Cultuurverschillen spelen niet alleen een rol als het gaat om immigratie en integratie, maar ook in het internationale bedrijfsleven. Door de steeds verder toenemende mondialisering van de economie en wetenschap moeten managers, consultants, zakenlui en wetenschappers uit heel de wereld met elkaar samenwerken. Het succes van die samenwerking hangt sterk af van de mate waarin men in staat is de onderlinge cultuurverschillen te overbruggen. Meestal wordt dan gekozen voor een van de volgende drie oplossingen. Sommige bedrijven maken gebruik van een zogenaamd universeel management model en maken dat tot hun standaard. Dat model is meestal afkomstig uit de V.S. en zal dus nauwelijks werken in andere landen op de wereld als het niet enigszins aangepast wordt aan de daar geldende normen en waarden. Deze aanpak ontkent het bestaan van cultuurverschillen of probeert die met het opleggen van zijn eigen standaard te onderdrukken, veelal vergeefs. Een andere oplossing is om de cultuurverschillen wel serieus te nemen en die te benaderen met een (meestal kwantitatief) model, zoals die van Hofstede, Trompenaars en Hampden-Turner, Schwartz, en Meyer. Die leveren echter een abstracte simplificatie van culturen op en gaan slechts in op een paar aspecten van een cultuur. Ze verklaren niet de beweegredenen van mensen in een andere culturen en daardoor word het ook niet mogelijk hen beter te begrijpen. En tenslotte bieden ze geen concrete aanwijzingen hoe je je in de dagelijkse praktijk in een andere cultuur zou moeten gedragen om effectief te managen of samen te werken. Een derde oplossing bestaat uit het aanleren van zogenaamde ‘intercultural communication skills’ of een ‘intercultural competence’. In deze visie bestaan er wel cultuurverschillen die de samenwerking kunnen belemmeren, maar men denkt deze te kunnen overbruggen door meer openheid en tolerantie tegenover elkaar te tonen en elkaar uitvoeriger te bevragen naar ieders bedoelingen en wensen. De intentie is niet om elkaars cultuur te leren kennen en daarvoor begrip te krijgen, maar om met een paar algemene technieken de plooien glad te strijken en storingen in communicatie en samenwerking op te lossen.
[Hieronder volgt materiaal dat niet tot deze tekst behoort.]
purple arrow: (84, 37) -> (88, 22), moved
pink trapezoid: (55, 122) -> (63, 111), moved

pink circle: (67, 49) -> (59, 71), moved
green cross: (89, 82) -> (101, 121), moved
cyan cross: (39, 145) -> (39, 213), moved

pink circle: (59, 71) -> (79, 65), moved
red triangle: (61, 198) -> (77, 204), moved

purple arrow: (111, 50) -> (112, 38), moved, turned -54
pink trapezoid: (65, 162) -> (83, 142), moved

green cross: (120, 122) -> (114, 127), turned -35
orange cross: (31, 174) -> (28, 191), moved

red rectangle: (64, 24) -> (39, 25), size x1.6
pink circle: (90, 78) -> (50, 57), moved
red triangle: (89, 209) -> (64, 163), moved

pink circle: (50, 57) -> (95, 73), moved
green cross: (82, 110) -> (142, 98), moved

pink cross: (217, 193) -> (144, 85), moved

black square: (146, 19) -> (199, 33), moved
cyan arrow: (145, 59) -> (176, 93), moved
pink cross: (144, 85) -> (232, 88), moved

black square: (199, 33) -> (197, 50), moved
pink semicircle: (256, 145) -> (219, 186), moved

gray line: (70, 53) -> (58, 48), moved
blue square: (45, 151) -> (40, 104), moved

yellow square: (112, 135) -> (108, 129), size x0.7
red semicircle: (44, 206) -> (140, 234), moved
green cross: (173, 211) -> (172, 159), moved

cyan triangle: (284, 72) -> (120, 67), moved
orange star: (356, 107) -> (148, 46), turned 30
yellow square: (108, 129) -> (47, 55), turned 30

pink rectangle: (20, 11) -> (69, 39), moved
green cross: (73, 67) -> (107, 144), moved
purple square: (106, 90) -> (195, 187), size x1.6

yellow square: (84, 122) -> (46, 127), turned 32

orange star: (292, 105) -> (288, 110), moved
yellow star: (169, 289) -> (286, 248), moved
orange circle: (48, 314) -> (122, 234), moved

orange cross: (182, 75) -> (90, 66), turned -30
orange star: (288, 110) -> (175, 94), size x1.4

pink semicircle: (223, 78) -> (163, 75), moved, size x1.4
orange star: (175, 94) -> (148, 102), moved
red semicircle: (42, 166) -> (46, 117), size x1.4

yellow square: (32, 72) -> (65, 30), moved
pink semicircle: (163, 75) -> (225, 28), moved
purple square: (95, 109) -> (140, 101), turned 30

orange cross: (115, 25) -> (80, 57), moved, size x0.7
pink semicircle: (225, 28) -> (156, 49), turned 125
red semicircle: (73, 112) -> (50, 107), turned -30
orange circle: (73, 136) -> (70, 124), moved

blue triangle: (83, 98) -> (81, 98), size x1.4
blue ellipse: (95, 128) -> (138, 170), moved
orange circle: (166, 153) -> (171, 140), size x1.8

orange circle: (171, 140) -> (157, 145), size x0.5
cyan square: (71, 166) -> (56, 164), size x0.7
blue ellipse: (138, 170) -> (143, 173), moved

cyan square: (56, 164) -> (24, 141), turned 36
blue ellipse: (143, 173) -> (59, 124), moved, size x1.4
Bovenstaande drie benaderingen leiden echter niet tot (blijvend) resultaat, omdat men zich niet echt wil verdiepen in andermans cultuur. Maar juist het begrijpen van de culturele logica die ertoe leidt dat anderen zich anders gedragen opent andere perspectieven en is verrijkend, zeker als je in staat bent die zelf aan te wenden. In 2010 was ik na jaren weer in Egypte. Maar omdat ik de culturele logica van die cultuur inmiddels begreep en zelf kon aanwenden, voelde ik mij als een vis in het water. De angsten, de ergernissen, de frustraties en gevoelens van machteloosheid die ik ooit had gehad waren er niet meer, want ik wist nu (in voldoende mate) hoe ik het spel mee moest spelen.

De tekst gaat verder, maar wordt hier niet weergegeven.